TestSL-CMJ asymmetrySL-HL asymmetry
SL-CMJ DOM0.130.130.49**0.040.09−0.11
SL-CMJ NDOM−0.28*−0.22*−0.16
SL-HL DOM−*0.180.16−0.04
SL-HL NDOM−*−0.19−0.17−0.46**

[i] Note. * the correlation is significant at the 0.05 level (bilateral); ** the correlation is significant at the 0.01 level (bilateral). SL-CMJ DOM: vertical countermovement jump with the dominant leg; SL-CMJ NDOM: vertical countermovement jump with the non-dominant leg; SL-HL DOM: lateral countermovement jump with the dominant leg; SL-HL NDOM: lateral countermovement jump with the non-dominant leg.

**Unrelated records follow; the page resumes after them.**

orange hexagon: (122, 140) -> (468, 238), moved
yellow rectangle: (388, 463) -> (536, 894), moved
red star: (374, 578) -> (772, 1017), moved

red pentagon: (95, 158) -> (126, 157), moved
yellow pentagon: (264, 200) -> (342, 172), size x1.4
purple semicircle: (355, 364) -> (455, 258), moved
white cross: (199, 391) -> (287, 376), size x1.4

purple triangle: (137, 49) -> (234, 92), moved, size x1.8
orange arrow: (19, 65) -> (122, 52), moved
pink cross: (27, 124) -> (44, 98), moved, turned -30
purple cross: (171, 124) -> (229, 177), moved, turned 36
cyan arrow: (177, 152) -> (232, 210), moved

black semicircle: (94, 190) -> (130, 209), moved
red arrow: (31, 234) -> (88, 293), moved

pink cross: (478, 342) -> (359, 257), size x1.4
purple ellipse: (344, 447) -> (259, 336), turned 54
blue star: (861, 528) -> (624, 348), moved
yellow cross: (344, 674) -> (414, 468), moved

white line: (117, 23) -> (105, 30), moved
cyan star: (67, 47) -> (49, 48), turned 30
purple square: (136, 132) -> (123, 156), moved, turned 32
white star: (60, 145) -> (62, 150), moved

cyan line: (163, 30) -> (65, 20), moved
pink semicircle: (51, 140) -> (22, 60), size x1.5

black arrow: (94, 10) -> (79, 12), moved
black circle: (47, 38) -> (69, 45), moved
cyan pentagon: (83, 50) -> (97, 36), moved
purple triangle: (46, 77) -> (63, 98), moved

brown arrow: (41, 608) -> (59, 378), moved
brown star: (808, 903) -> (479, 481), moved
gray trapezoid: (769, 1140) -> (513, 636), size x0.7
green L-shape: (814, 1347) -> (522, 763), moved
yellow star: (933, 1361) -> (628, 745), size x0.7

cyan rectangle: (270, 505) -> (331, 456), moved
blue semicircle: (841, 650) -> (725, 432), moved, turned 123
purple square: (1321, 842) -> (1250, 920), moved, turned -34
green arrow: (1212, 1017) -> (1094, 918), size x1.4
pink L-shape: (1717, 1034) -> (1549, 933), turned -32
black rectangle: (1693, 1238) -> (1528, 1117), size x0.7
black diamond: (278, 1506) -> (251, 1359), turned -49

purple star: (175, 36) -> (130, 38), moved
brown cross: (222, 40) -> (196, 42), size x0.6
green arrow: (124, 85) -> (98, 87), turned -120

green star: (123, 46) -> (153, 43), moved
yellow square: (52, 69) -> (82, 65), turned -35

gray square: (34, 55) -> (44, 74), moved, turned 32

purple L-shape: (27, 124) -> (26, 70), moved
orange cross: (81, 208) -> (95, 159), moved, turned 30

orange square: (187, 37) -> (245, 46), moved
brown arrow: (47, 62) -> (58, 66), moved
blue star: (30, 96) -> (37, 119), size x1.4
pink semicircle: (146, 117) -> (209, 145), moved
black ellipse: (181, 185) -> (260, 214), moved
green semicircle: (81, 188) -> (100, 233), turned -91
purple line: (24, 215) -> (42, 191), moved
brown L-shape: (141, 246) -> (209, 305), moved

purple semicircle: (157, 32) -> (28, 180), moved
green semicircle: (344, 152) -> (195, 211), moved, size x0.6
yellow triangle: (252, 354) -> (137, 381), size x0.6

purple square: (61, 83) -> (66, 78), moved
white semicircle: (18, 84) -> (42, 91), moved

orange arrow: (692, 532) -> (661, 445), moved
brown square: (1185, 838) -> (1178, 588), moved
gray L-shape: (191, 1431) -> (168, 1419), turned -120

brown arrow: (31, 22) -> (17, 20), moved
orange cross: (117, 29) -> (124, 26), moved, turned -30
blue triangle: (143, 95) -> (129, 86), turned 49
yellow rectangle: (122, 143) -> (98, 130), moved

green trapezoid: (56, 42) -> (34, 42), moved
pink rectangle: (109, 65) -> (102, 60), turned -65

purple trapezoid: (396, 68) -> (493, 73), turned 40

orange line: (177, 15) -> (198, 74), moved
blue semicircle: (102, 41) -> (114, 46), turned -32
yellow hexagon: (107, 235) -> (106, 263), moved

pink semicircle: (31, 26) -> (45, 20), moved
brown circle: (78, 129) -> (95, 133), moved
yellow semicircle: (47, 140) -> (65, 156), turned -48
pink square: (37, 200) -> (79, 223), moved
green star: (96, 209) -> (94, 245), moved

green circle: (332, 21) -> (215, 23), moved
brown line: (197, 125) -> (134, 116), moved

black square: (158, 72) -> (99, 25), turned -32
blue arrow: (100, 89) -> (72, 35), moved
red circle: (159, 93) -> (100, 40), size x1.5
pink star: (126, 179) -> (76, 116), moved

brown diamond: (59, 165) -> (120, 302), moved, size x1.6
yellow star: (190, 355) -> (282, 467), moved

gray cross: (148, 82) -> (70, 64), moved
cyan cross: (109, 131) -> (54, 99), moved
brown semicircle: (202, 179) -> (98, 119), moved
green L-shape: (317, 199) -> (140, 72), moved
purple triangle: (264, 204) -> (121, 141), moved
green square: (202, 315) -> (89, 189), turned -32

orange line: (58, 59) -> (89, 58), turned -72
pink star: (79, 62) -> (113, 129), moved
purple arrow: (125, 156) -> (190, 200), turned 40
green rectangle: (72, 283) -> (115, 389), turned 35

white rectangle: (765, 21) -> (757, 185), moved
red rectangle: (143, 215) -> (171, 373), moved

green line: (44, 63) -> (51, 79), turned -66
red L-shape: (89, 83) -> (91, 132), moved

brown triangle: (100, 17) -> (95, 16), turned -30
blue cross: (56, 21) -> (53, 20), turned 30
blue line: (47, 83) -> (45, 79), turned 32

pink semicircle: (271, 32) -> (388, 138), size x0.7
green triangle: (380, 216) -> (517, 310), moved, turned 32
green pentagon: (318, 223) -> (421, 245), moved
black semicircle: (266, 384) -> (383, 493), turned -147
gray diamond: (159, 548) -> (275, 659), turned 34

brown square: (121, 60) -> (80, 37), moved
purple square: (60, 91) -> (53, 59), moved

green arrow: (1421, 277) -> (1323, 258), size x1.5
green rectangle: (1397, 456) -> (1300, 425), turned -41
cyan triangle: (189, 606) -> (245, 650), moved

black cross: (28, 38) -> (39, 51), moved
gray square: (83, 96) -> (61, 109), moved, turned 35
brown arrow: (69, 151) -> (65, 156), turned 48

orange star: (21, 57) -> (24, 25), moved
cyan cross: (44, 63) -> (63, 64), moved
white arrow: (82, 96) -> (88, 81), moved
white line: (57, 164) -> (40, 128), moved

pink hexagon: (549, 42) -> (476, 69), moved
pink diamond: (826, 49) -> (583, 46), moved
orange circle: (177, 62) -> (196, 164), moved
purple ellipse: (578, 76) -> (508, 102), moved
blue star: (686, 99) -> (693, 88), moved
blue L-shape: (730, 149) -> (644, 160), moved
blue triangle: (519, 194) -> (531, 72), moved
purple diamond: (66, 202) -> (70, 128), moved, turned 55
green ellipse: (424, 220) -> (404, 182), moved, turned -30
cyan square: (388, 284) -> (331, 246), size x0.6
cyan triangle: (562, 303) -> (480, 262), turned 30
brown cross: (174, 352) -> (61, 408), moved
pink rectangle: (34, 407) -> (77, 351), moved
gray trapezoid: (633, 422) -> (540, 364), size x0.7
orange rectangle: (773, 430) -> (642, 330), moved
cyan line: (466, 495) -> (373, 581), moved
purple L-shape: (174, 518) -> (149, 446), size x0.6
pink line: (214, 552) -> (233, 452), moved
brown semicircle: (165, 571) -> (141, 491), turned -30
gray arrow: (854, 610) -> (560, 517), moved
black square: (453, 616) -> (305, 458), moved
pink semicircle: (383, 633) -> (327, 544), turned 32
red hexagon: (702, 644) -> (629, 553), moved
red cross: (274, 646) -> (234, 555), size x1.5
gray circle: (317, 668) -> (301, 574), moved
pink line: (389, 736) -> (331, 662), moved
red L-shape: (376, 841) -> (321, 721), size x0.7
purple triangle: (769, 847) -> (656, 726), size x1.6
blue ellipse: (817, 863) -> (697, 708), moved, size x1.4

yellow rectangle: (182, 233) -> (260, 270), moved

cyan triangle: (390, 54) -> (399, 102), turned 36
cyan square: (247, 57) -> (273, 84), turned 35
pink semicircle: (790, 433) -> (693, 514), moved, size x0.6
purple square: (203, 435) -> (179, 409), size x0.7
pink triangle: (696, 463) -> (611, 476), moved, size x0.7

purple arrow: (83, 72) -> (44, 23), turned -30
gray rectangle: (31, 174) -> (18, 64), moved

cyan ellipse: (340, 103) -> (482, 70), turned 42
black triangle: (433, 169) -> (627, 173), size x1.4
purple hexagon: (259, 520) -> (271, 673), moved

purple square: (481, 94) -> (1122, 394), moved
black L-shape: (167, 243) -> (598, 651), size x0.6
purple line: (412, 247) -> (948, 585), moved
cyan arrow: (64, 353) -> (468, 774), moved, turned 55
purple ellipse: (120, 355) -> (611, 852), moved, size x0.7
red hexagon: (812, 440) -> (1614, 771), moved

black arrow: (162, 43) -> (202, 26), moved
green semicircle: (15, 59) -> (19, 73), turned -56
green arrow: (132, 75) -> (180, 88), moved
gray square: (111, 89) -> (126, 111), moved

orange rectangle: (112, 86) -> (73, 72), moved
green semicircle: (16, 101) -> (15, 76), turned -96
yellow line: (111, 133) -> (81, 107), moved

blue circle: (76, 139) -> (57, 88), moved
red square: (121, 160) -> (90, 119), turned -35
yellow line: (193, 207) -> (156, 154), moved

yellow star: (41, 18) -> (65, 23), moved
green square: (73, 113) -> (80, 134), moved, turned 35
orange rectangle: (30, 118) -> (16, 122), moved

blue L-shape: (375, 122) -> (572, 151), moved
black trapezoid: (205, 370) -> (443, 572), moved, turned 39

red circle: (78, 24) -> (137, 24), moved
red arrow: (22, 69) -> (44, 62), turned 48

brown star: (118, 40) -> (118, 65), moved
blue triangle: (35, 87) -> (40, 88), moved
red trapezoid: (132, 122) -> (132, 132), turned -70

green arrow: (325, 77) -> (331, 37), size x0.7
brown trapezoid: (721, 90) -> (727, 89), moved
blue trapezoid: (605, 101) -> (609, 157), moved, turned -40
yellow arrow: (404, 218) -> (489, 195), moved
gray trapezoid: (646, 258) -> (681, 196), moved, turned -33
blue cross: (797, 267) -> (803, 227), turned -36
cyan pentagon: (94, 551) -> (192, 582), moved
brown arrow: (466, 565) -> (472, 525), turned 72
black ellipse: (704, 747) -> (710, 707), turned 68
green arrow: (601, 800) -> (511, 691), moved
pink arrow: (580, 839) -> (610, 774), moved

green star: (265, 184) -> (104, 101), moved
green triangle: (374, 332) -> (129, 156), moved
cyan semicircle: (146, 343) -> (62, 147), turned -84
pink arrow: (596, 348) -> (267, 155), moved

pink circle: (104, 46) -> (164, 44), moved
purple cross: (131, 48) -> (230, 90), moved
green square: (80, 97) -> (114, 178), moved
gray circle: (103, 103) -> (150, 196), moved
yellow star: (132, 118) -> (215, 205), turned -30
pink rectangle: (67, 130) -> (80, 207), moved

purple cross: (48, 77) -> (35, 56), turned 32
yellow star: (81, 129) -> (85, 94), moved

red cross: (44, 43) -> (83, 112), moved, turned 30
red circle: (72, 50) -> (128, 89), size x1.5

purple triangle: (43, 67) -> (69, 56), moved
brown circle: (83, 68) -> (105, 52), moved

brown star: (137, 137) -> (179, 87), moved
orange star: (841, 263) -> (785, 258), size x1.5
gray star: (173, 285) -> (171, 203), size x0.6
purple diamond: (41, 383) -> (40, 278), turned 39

The three main limitations of the study were, first, that the sample was not classified according to maturational age. Study participants belonged to teams organized according to their chronological age. Only one player in the pre-PHV phase was identified in the U14 category of competition, as female players reach PHV before males (Lloyd and Oliver, 2012). Future studies should collect equitable samples in the three maturational phases described by Sherar et al. (2005), to compare how biological age influences the asymmetry profile and to determine whether there is a relationship between performance and asymmetry between maturational phases. Second, the data were collected cross-sectionally at a specific point during the season and this prevented determining any causal relationship between particular variables. In addition, only a one-leg vertical and lateral countermovement jump was investigated. Future studies should include a third direction (horizontal) in order to define more precisely the asymmetry profile in jump tasks of adolescent female handball players. Finally, the sample size for each category was not the same, which may have influenced the significance of the results.


The SL-CMJ and SL-LH tests show asymmetries in jump actions in adolescent female handball players. The greatest asymmetries are observed in the SL-CMJ test, and there are no significant differences between the three age groups (U14, U16 and U18). These asymmetries influence jumping performance, but only the U18 category showed significant values when relating a low asymmetry to an increase in performance. The direction of the asymmetry rarely favours the same leg when compared between the two tests in the U14 and U16 categories, but moderately so in the U18 category. The data from this study suggest that each adolescent female handball player has an individual and unique profile. This profile depends on the magnitude and the direction of that asymmetry, which is also test-specific.

Although these results show no differences of asymmetry levels among the different groups, it is possible to outline certain differences (asymmetry-performance relationship and asymmetry direction) between the U-18 group and the two younger groups. According to this point, we suggest that athletes perform neuromuscular training adapted to their maturational age to follow up the variation of inter-limb asymmetries through the different biological stages, but it is also important to consider the possible relationship between asymmetry magnitude and performance in athletes at the end of their junior period. This differentiation should be taken into account when planning tests and training and when analyzing the obtained results as well.